*Activity*: Both the line with "януари 2026" and the line with "Azure Python" in the records below must appear in the output, along with every line between them, exactly and with nothing added.

::::::

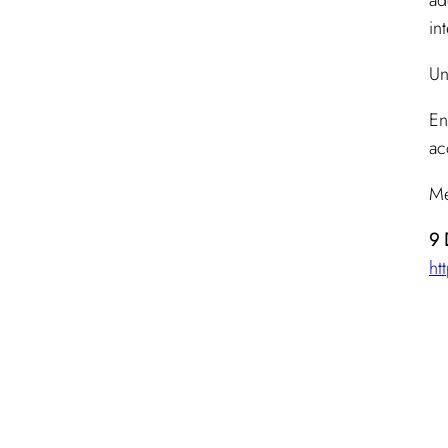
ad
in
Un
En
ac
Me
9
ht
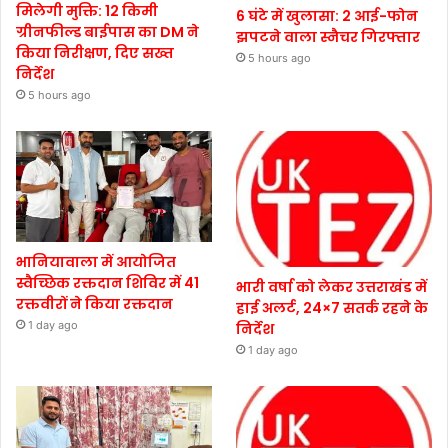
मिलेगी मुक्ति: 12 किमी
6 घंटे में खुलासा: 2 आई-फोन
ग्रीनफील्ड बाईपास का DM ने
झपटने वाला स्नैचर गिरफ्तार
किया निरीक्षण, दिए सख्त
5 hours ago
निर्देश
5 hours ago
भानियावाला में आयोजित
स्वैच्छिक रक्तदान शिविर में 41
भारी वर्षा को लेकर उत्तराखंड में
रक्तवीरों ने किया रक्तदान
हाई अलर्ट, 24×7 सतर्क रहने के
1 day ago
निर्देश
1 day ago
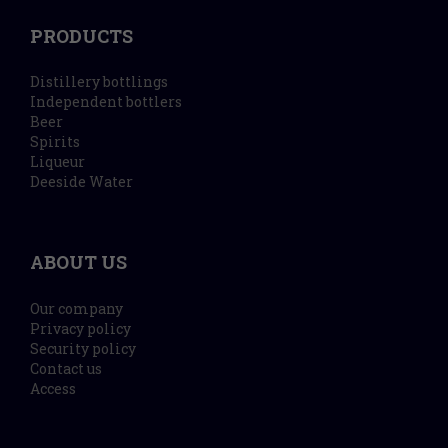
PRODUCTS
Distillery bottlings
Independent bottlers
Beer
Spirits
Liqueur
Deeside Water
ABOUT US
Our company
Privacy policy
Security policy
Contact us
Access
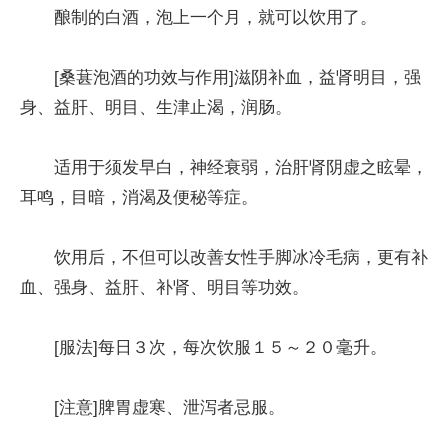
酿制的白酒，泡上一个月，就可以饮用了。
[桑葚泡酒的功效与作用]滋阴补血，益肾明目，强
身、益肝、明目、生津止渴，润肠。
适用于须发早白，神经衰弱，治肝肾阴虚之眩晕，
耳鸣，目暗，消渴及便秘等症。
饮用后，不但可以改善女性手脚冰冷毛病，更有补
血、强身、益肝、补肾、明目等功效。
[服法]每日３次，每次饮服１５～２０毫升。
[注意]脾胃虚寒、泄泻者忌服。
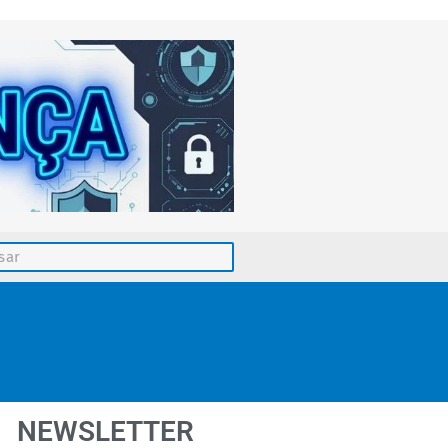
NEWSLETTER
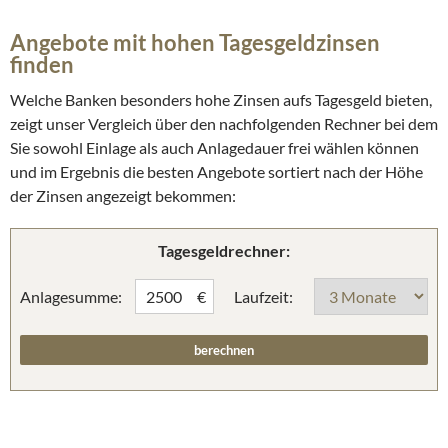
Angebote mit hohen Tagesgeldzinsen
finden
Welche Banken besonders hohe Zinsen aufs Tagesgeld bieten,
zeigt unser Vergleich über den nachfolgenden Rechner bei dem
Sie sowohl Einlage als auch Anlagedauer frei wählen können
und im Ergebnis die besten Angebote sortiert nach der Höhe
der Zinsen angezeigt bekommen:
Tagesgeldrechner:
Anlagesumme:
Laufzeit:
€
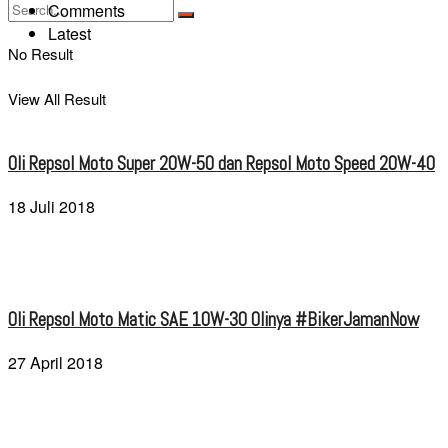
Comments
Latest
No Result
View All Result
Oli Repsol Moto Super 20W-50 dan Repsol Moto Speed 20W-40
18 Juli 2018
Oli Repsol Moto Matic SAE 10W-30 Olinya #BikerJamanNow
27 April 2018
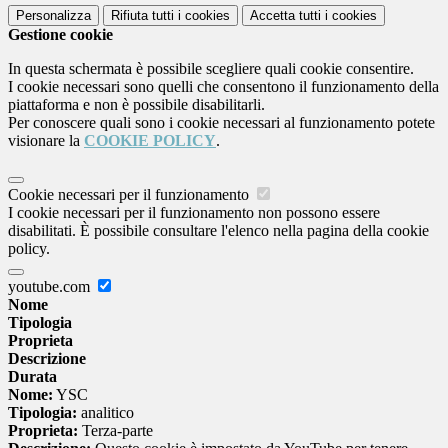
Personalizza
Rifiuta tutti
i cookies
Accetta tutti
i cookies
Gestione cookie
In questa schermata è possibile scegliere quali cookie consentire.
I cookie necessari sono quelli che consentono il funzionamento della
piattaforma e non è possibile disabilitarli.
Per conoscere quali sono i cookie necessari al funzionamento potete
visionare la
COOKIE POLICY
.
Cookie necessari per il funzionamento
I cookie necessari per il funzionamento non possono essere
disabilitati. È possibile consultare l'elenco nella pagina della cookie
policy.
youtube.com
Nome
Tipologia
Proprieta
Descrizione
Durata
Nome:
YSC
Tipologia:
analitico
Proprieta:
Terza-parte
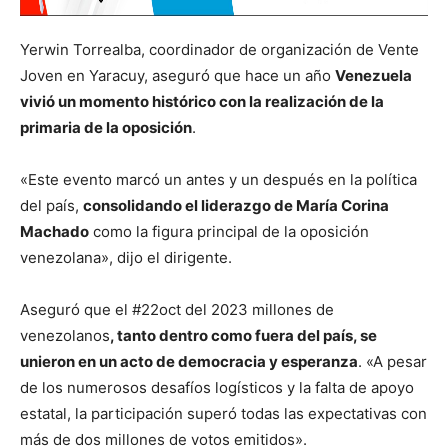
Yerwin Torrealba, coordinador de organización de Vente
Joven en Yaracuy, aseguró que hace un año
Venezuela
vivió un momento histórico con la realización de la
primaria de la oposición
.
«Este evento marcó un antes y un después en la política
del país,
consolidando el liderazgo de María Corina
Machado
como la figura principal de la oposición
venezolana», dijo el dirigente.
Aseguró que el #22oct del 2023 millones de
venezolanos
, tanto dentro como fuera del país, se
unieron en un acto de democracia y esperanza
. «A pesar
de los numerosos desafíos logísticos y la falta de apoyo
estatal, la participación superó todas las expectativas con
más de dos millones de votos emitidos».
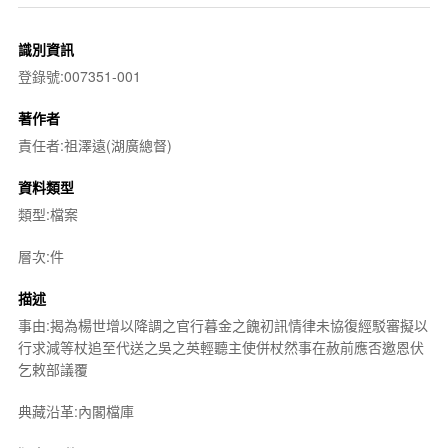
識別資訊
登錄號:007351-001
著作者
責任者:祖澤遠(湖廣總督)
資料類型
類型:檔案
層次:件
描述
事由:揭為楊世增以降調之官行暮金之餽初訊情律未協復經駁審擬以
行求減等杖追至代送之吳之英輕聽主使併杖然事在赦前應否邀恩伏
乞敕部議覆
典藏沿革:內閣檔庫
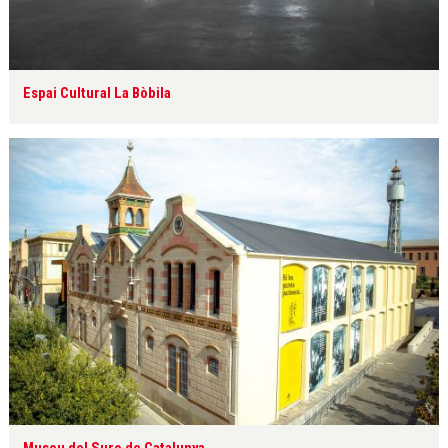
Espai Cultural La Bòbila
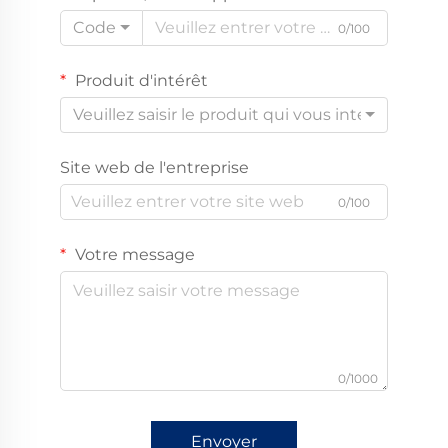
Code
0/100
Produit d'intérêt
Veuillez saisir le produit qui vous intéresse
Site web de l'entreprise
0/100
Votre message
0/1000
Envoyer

::::::

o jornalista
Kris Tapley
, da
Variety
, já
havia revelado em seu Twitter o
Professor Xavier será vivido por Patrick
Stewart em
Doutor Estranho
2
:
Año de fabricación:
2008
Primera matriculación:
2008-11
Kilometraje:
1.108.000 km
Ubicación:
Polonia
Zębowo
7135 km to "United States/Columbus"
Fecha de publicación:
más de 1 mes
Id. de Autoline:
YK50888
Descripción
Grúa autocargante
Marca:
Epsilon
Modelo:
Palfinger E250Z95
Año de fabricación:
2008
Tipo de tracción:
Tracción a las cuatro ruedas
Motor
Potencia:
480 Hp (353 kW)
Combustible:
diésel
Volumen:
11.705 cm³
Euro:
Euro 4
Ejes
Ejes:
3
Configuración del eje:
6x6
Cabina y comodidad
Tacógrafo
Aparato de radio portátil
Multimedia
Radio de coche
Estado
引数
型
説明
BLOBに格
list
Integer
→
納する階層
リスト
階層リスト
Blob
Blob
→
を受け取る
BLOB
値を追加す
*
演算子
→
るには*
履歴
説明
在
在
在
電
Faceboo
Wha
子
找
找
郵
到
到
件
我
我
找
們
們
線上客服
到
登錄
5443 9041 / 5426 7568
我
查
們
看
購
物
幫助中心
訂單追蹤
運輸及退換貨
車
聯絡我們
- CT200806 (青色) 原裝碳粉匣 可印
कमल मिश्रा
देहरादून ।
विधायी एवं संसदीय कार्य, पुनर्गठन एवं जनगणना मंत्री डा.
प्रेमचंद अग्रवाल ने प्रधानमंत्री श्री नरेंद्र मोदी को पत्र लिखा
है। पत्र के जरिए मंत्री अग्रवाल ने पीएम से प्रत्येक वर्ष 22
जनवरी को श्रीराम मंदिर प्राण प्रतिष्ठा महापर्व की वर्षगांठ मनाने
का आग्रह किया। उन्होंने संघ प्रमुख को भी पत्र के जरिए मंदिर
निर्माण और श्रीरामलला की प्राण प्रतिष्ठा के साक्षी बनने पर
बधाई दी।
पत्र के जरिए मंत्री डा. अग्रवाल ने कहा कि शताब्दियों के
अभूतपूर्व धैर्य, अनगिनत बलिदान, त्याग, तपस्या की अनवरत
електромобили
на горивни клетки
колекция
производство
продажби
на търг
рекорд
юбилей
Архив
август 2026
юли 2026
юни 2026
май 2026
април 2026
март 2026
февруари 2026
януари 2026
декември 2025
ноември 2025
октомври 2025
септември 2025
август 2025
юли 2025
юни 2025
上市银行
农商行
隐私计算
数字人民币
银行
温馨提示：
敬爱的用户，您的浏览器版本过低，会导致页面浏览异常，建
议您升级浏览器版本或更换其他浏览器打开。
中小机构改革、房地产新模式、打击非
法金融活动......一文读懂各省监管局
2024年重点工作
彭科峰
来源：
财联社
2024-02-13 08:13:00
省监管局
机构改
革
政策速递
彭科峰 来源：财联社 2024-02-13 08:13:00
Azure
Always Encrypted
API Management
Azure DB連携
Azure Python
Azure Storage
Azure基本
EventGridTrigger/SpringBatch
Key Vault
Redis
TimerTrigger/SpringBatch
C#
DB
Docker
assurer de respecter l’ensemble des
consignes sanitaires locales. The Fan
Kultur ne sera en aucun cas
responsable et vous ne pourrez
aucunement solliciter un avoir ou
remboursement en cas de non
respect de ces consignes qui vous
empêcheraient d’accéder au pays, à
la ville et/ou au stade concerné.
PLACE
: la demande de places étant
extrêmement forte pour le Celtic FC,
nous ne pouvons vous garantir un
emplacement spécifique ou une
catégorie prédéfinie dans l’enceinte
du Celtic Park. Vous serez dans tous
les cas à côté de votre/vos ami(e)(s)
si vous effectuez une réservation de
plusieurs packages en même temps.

::::::

*Task response*:
януари 2026
декември 2025
ноември 2025
октомври 2025
септември 2025
август 2025
юли 2025
юни 2025
上市银行
农商行
隐私计算
数字人民币
银行
温馨提示：
敬爱的用户，您的浏览器版本过低，会导致页面浏览异常，建
议您升级浏览器版本或更换其他浏览器打开。
中小机构改革、房地产新模式、打击非
法金融活动......一文读懂各省监管局
2024年重点工作
彭科峰
来源：
财联社
2024-02-13 08:13:00
省监管局
机构改
革
政策速递
彭科峰 来源：财联社 2024-02-13 08:13:00
Azure
Always Encrypted
API Management
Azure DB連携
Azure Python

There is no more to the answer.